Work order: When the line with "No 2025. gada" turns up below, begin repeating exactly, and carry on through the line with "Adverteren? [4]"; no pictures go into the copy.

Records supplied:

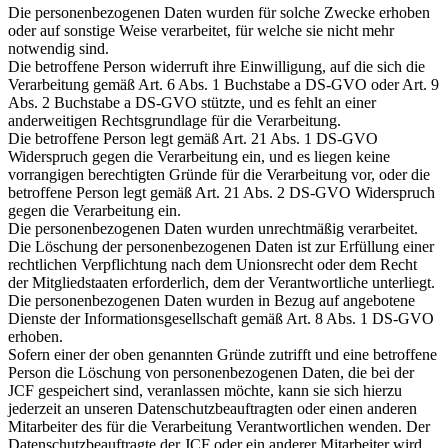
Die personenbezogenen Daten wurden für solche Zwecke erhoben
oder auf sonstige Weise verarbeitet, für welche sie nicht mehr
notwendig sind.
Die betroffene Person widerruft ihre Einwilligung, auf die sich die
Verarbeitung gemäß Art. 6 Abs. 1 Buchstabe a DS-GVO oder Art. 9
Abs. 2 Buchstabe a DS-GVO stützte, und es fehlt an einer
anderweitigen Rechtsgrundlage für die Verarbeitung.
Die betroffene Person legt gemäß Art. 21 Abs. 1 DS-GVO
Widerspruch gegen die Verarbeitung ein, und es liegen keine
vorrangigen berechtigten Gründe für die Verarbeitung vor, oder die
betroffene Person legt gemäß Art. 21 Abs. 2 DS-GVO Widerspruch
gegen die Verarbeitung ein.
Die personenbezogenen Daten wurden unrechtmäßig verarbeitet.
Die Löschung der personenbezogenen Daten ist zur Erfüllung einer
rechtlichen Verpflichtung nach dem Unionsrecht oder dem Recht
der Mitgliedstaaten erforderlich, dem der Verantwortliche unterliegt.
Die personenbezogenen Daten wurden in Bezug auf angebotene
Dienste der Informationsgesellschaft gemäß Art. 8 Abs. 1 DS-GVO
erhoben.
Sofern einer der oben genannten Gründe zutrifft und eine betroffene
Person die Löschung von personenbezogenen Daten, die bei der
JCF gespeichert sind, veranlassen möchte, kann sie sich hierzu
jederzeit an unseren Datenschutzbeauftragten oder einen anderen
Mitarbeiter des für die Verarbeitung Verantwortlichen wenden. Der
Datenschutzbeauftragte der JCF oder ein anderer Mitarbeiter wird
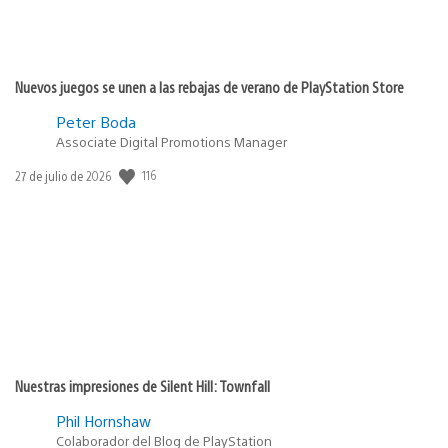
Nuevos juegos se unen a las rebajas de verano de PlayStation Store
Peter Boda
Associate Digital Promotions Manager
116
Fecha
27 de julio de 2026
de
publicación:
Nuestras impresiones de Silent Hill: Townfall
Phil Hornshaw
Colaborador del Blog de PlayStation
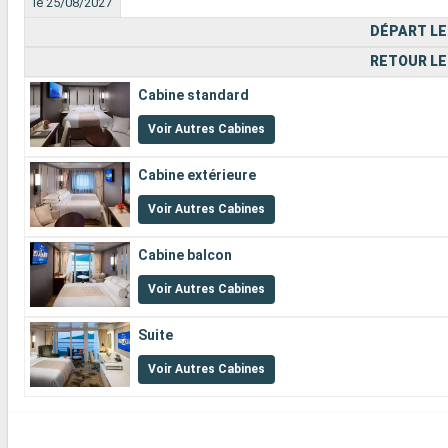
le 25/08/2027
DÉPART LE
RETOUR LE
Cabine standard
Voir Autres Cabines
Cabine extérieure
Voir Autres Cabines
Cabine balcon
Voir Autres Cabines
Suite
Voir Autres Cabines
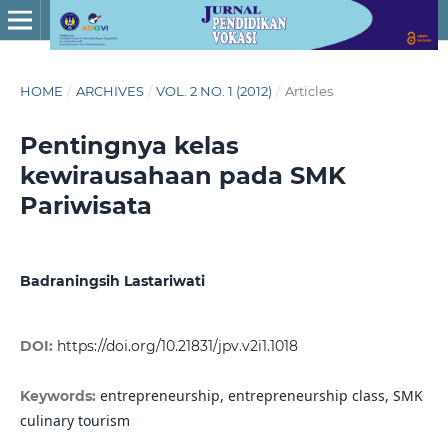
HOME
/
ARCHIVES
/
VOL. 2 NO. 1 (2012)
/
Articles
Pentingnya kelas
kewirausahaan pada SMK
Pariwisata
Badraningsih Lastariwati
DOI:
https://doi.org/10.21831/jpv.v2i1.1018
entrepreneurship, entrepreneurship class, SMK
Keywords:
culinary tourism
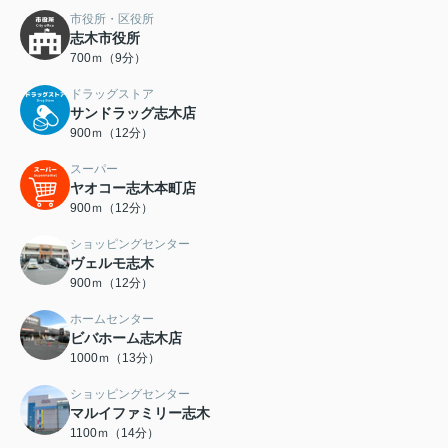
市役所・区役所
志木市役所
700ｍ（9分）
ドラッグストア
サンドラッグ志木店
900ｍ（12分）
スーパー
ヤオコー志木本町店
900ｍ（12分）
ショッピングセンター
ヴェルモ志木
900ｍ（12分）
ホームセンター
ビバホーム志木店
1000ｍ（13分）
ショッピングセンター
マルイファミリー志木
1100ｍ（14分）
* * *
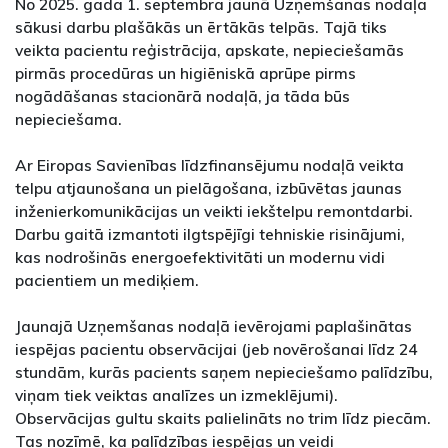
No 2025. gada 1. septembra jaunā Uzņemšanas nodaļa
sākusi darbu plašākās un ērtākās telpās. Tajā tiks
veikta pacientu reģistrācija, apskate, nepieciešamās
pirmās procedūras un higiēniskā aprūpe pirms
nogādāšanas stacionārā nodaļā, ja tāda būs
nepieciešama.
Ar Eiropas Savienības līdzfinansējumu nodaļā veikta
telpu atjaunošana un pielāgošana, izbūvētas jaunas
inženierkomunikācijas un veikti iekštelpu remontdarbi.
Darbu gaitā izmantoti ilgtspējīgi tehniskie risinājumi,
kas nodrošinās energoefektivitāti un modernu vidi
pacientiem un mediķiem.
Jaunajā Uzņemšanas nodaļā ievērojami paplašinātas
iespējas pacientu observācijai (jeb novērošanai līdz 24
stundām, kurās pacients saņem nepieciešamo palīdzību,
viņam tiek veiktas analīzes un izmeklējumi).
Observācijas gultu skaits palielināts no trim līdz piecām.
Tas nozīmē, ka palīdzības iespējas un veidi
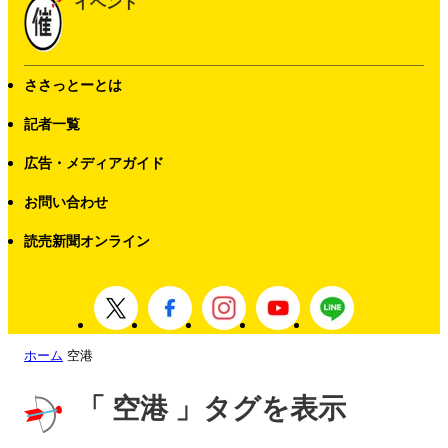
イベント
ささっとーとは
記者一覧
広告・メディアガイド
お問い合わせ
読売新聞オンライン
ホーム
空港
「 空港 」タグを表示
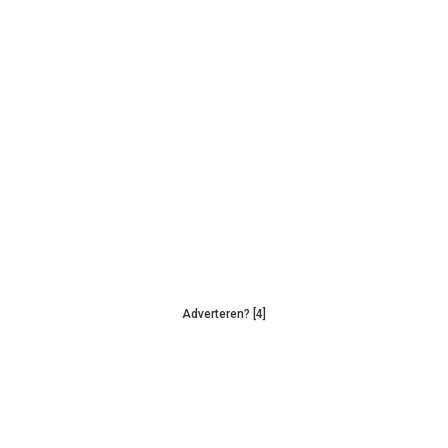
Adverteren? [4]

Completed exercise:
No 2025. gada 1. septembra jaunā Uzņemšanas nodaļa
sākusi darbu plašākās un ērtākās telpās. Tajā tiks
veikta pacientu reģistrācija, apskate, nepieciešamās
pirmās procedūras un higiēniskā aprūpe pirms
nogādāšanas stacionārā nodaļā, ja tāda būs
nepieciešama.
Ar Eiropas Savienības līdzfinansējumu nodaļā veikta
telpu atjaunošana un pielāgošana, izbūvētas jaunas
inženierkomunikācijas un veikti iekštelpu remontdarbi.
Darbu gaitā izmantoti ilgtspējīgi tehniskie risinājumi,
kas nodrošinās energoefektivitāti un modernu vidi
pacientiem un mediķiem.
Jaunajā Uzņemšanas nodaļā ievērojami paplašinātas
iespējas pacientu observācijai (jeb novērošanai līdz 24
stundām, kurās pacients saņem nepieciešamo palīdzību,
viņam tiek veiktas analīzes un izmeklējumi).
Observācijas gultu skaits palielināts no trim līdz piecām.
Tas nozīmē, ka palīdzības iespējas un veidi
イベント
ささっとーとは
記者一覧
広告・メディアガイド
お問い合わせ
読売新聞オンライン
ホーム
空港
「 空港 」タグを表示
Adverteren? [4]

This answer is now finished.